Republicans pushing for significant US tax reforms
A reduction in the US (SPY) corporate tax rate on foreign earnings would be a boon for Apple (AAPL) in several ways. In addition to Apple potentially lowering its tax liability on repatriated earnings by $47.2 billion, the company might also end up booking about $5.0 billion in a one-time profit as a result of a cut in the corporate tax rate.
Republican leaders in Congress are rooting for an overhaul of the US tax code that would see corporate profits generated domestically taxed at a rate not exceeding 20% and profits generated overseas taxed at a rate not exceeding 14.5%.
Apple leads with most offshore earnings
Apple leads US multinationals with billions of dollars in foreign earnings stored outside the United States. By some estimates, Apple has over $239.6 billion in cash kept in offshore accounts, accounting for 93% of its total cash holding. Microsoft (MSFT), Cisco Systems (CSCO), and Qualcomm (QCOM) have over 90% of their cash holdings in offshore accounts, according to a list compiled by Bloomberg, based on the companies’ disclosures.

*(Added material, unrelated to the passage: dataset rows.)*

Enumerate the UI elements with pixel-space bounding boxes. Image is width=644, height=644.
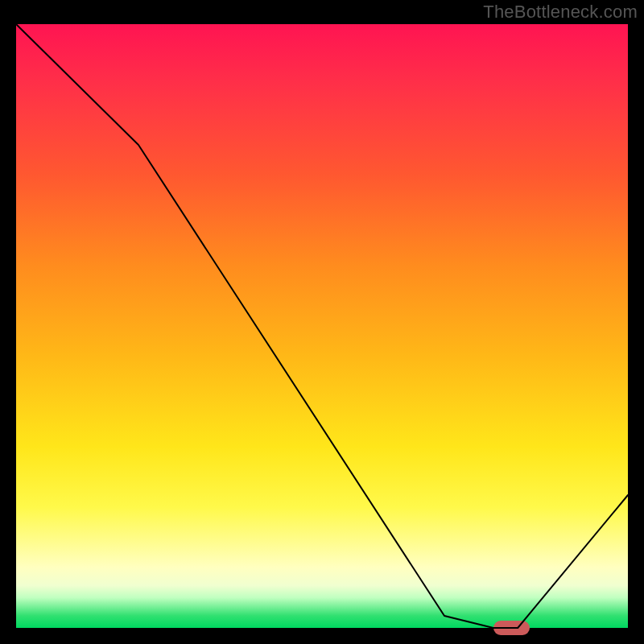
chart-root: TheBottleneck.com [0, 0, 644, 644]
attribution-label: TheBottleneck.com [483, 2, 638, 23]
bottleneck-curve-svg [16, 24, 628, 628]
bottleneck-curve-path [16, 24, 628, 628]
plot-area [16, 24, 628, 628]
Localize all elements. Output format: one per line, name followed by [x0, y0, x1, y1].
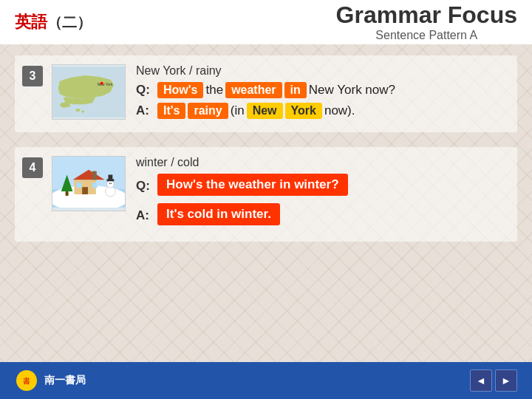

If Apple repatriated its foreign earnings under a 14.5% tax rate, the company’s tax bill would be $31.4 billion as opposed to roughly $78.6 billion under a 35% tax law, implying a $47.2 billion savings on tax liability.
Apple set aside $36.4 billion to a repatriation tax
Since Apple had set aside $36.4 billion to cover expected taxes on repatriated foreign earnings, more than the $31.4 billion that the Financial Times expects to be its tax bill under a reduced corporate tax rate, the difference works out to $5.0 billion, which could be recorded as a one-time profit.
Apple could do a lot with a $5.0 billion unexpected windfall, such as a boost to its capital return program or reinvest in more growth, such as through research and development (or R&D). In fiscal 2017 (ended September 2017), Apple invested $11.6 billion in R&D, 15% higher than in fiscal 2016.